- _REQUIRED WORK_
Each line of the records that holds the word "Carbo" should be copied out.

____ EXERCISE INPUT

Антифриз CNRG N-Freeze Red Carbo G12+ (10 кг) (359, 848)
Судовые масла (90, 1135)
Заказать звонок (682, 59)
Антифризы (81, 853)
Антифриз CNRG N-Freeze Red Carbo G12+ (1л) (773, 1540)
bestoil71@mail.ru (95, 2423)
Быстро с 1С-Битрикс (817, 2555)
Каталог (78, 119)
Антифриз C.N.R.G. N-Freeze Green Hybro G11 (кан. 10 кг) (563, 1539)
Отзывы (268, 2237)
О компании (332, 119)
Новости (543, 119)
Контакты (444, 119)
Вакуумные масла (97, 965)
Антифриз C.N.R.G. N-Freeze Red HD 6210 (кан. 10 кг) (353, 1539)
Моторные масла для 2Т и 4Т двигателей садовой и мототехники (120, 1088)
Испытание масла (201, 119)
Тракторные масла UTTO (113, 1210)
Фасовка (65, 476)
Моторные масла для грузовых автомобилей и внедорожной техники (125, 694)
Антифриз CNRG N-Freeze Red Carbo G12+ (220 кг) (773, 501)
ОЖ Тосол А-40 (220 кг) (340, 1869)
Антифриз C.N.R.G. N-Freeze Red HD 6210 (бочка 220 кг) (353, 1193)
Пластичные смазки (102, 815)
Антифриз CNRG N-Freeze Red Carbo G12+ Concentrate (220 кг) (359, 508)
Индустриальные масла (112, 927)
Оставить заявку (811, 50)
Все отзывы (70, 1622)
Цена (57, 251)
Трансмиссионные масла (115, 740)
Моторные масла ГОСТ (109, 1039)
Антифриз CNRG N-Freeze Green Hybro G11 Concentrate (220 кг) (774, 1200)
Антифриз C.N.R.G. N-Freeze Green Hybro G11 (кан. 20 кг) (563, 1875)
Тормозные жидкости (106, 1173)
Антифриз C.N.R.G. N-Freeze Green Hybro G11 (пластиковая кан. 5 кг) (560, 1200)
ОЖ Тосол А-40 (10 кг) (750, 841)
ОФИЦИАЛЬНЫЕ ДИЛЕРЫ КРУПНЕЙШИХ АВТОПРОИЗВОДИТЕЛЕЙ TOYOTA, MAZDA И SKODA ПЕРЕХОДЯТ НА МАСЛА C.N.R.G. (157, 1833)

________

- _THE ANSWER_
Антифриз CNRG N-Freeze Red Carbo G12+ (10 кг) (359, 848)
Антифриз CNRG N-Freeze Red Carbo G12+ (1л) (773, 1540)
Антифриз CNRG N-Freeze Red Carbo G12+ (220 кг) (773, 501)
Антифриз CNRG N-Freeze Red Carbo G12+ Concentrate (220 кг) (359, 508)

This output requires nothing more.